Quite an act of faith. Also, the better-performing Alpha systems are not the ones that cost '1/10th of anything comparable from SGI'. But let's not start a thread about that here. Take a thread to comp.sys.*.advocacy and enjoy basking in the flame wars.

Surprisingly round numbers, too ;). As I said, you have the right stuff for a marketroid, but I'm surprised a system engineer would utter such round-numbered comments.

So, the fact that Alpha systems don't command a 99% market share (not even in the NT space, where the only competition is from IA32 chips, -- hardly the most formidable opponents, and where everyone is burdened by the same OS) is probably due to the fact the world is populated by idiots, I guess.

The fact that Linux machines are not 99% Alpha would mean that most Linux users are stupid, too?



To: Thomas A Watson who wrote (4796)4/29/1998 6:27:00 PM
From: Jojo Mosko  Read Replies (1) | Respond to of 14451
 
Well Thomas, this is degenerating into an "Alpha
advocacy" thread. So allow me only to question
your "99 out of 100 will chose a 1-CPU machine
the best of which is Alpha" to keep it simple...

While I share your love of Linux, and while I
know that Linus himself has at least one Alpha box
(and has fallen in love with the architecture),
I cannot disagree more on your CPU choice.

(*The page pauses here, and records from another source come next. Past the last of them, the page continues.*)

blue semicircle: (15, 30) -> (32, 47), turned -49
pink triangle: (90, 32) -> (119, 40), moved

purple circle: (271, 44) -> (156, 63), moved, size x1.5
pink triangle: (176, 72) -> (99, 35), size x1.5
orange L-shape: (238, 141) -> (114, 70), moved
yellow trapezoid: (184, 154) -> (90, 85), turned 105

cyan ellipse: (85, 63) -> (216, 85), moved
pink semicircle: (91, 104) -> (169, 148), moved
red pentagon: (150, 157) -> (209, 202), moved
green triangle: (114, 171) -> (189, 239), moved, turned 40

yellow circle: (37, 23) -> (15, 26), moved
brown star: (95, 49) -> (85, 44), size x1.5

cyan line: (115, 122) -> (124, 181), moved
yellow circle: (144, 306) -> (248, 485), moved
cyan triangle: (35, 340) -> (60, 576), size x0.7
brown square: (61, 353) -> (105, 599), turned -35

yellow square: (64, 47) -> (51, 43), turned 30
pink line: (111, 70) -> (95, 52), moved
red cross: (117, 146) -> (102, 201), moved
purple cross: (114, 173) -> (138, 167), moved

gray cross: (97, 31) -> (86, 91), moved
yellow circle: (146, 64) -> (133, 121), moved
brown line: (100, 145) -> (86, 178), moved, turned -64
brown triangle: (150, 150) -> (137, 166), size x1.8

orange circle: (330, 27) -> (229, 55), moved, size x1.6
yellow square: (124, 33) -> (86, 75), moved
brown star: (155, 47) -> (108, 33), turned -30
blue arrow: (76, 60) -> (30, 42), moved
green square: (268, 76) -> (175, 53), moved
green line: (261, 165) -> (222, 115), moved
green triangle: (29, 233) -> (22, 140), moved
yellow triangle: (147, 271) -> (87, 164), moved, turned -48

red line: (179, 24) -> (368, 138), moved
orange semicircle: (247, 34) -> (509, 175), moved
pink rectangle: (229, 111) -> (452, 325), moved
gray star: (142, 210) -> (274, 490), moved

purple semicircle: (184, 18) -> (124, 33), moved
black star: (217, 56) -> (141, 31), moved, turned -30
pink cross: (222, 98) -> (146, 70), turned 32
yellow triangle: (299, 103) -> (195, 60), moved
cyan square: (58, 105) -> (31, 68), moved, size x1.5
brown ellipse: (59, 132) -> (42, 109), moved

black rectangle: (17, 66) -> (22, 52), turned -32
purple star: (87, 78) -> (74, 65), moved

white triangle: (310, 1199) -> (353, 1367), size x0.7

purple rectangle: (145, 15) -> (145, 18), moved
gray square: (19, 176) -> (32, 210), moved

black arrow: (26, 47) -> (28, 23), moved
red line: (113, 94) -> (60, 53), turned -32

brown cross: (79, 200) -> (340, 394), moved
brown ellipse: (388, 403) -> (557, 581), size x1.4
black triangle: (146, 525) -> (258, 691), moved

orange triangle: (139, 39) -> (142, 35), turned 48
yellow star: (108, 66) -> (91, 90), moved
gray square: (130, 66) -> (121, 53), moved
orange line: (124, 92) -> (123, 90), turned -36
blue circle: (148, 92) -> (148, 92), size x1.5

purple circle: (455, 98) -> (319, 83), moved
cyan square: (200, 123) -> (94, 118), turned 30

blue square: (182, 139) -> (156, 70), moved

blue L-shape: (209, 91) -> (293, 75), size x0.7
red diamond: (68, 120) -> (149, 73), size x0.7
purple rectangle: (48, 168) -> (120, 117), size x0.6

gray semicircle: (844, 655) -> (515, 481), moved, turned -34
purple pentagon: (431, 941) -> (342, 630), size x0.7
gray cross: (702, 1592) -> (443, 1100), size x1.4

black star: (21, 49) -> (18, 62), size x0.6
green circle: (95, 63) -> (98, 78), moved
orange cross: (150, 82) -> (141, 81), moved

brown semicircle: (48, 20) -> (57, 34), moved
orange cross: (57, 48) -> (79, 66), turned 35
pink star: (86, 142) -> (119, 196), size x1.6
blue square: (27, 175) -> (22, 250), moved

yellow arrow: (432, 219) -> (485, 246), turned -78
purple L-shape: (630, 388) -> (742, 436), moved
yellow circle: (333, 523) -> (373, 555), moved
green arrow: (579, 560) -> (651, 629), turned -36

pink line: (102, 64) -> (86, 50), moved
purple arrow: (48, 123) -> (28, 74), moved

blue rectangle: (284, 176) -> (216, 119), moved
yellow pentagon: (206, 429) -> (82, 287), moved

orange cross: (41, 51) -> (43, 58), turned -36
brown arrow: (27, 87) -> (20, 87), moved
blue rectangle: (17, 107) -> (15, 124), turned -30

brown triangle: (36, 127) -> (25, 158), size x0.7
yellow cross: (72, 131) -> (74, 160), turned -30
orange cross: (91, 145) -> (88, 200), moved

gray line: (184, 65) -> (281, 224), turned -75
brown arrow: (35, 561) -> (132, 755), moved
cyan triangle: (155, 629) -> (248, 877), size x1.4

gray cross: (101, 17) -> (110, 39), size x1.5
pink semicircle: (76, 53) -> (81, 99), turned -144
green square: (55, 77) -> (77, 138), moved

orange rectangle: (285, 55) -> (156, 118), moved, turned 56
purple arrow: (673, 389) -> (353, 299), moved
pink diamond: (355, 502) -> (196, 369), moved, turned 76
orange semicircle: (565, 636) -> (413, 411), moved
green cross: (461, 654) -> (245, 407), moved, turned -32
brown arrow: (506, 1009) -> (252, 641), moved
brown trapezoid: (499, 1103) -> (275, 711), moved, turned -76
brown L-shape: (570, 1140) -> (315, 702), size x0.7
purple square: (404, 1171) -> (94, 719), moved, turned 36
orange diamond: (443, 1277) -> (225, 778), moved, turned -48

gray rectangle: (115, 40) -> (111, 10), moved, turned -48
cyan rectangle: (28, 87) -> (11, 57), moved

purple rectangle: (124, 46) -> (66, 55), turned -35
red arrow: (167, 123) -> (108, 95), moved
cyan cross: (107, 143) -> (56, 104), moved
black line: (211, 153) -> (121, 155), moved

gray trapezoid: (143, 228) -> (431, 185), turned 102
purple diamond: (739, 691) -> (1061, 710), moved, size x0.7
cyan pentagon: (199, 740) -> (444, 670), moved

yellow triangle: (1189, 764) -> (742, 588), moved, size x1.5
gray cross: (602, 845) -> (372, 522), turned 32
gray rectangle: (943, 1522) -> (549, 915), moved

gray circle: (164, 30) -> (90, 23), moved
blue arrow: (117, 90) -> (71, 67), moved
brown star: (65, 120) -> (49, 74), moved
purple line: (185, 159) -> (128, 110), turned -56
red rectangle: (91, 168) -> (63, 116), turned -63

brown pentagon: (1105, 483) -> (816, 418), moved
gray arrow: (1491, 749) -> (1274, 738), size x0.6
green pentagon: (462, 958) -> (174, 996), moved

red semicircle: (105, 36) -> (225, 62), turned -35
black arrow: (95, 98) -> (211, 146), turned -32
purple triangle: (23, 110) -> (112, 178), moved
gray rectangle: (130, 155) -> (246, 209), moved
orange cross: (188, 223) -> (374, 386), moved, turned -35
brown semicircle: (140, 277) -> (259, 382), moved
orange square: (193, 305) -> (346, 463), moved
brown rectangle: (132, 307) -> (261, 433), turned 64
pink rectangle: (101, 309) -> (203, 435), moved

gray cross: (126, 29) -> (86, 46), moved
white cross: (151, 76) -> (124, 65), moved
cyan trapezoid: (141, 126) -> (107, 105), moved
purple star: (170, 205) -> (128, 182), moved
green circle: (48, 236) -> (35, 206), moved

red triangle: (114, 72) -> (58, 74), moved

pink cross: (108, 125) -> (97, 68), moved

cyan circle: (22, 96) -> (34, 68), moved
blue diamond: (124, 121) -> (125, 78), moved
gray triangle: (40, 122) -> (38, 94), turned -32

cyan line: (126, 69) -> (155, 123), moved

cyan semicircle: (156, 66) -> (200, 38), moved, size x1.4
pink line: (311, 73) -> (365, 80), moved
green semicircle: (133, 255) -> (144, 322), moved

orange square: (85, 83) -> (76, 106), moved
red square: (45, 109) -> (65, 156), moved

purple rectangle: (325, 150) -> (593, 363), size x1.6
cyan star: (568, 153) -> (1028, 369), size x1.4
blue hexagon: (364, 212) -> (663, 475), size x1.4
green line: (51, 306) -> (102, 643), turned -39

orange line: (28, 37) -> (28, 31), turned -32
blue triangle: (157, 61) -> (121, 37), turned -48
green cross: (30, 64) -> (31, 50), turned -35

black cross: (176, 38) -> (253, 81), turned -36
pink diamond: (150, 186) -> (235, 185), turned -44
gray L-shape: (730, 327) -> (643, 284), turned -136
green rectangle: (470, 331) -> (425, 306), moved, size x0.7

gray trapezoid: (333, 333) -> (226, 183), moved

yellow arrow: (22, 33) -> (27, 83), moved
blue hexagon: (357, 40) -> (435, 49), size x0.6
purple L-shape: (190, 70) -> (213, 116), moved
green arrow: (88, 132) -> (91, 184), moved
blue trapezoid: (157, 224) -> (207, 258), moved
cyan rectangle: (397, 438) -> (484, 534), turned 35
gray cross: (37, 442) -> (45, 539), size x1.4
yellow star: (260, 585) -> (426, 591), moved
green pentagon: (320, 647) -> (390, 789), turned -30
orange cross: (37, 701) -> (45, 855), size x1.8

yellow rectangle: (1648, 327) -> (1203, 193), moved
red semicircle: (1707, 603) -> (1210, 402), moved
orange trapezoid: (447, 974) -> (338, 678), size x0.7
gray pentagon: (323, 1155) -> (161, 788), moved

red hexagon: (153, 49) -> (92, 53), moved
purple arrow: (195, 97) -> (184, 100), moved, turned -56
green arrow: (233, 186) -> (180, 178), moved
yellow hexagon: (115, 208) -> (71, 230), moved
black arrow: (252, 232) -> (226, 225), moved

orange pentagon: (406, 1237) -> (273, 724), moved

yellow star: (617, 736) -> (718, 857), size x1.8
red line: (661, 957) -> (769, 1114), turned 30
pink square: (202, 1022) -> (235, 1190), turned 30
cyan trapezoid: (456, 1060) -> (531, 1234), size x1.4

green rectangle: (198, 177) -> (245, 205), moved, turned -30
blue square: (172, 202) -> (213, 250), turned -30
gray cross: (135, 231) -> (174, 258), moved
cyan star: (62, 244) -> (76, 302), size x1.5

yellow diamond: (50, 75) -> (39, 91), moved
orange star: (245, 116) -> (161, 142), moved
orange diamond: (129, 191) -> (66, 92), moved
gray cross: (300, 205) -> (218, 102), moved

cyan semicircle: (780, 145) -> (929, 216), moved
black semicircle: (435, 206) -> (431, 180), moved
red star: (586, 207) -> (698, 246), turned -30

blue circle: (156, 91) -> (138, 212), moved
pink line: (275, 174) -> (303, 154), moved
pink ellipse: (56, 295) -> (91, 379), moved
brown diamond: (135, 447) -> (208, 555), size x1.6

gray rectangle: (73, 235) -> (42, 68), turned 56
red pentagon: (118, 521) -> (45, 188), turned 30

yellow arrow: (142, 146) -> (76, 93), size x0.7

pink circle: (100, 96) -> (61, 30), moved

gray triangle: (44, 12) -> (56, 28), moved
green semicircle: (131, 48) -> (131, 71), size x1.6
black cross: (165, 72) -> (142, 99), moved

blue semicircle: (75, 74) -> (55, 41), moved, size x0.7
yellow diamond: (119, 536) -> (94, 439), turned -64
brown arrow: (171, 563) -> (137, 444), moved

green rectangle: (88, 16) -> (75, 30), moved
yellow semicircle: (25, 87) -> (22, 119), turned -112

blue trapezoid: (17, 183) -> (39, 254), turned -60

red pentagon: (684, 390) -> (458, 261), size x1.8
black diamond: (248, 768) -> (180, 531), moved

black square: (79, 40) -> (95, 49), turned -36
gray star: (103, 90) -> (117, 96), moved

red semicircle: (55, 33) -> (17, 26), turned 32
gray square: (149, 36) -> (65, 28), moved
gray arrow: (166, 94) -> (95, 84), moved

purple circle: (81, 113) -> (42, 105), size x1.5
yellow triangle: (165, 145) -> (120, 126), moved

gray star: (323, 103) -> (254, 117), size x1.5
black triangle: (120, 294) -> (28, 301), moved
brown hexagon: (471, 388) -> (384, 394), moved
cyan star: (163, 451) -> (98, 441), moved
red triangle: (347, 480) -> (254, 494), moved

Current 1-CPU systems today are very unbalanced.
While CPUs double in speed every 18 months, the rest
of the system drags woefully behind. A 600 MHz Alpha
is way way overpowered compared to a 33 or 66MHz
PCI bus not to mention ISA, I/O devices, and even memory.

If you *really* want to keep it simple, try Linux
on a Pentium. The upside is enormous:

* Your binaries are much smaller
* You can dual boot Win95 and do your taxes
* You have much more available software
* Your kids can play games on it
* You can play Myst or Riven on it
* Third pary support and add ons are much cheaper
* You pay much less overall

But most importantly: since your CPU is overpowered
compared to the real bottlenecks of the system (PCI,
ISA, ethernet, graphics, sound, modem...) your CPU
will be 80% idle even if you're surfing the web
while playing a CD while compiling some software
(I'm talking about Linux, not Win95 here :-)

DEC has great CPU and compiler technology, but chosing
their systems just doesn't make much sense. The ingenious
thing in a system like the Origin is that it was designed
from scratch to solve the real bottlenecks of a modern
computer system.

Oops, Ducking :-) hope you don't take this too hard,
(honestly!) Take it easy. Seeya byeeee !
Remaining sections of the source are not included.